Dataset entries
^^^^^^^^

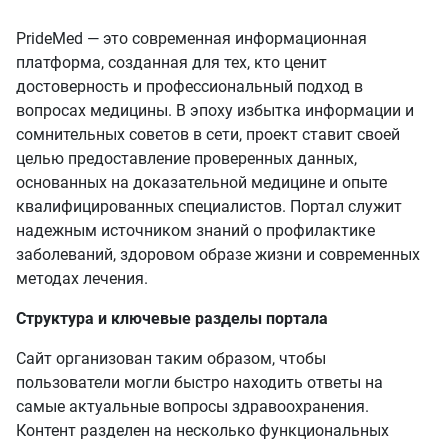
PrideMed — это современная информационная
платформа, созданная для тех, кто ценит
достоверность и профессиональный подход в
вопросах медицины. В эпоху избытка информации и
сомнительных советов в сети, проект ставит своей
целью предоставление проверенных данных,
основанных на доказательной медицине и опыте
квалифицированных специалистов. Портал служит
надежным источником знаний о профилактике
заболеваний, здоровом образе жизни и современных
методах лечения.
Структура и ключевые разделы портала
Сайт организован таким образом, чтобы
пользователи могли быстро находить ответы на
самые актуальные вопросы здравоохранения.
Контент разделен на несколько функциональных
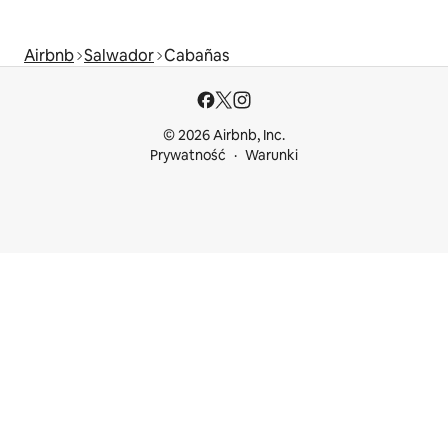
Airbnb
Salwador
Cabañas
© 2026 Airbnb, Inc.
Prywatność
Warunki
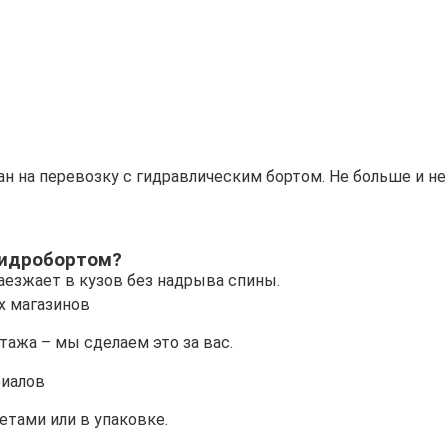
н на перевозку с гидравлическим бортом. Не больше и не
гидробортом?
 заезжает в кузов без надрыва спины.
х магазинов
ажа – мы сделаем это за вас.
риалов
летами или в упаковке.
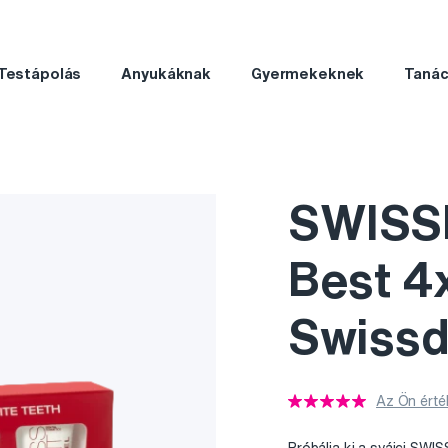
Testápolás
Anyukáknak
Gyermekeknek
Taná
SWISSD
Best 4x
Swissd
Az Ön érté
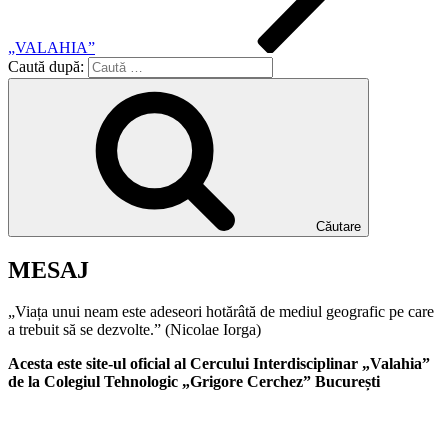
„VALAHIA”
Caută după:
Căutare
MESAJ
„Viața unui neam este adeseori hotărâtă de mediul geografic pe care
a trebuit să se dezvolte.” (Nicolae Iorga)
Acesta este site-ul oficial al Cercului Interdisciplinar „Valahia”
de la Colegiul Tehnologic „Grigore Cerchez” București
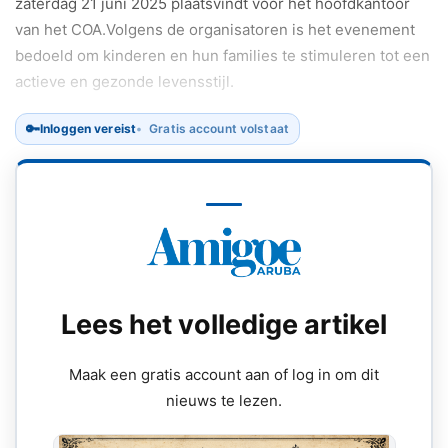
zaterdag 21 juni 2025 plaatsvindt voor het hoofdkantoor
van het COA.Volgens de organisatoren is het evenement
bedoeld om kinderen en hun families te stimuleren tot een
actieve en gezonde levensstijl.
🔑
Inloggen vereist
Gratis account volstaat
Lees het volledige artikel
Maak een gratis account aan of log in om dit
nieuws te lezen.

^^^^^^^^

What you should do: How many lines in the records hold the string "account"? Reply with the number alone.

Answer to this exercise: 2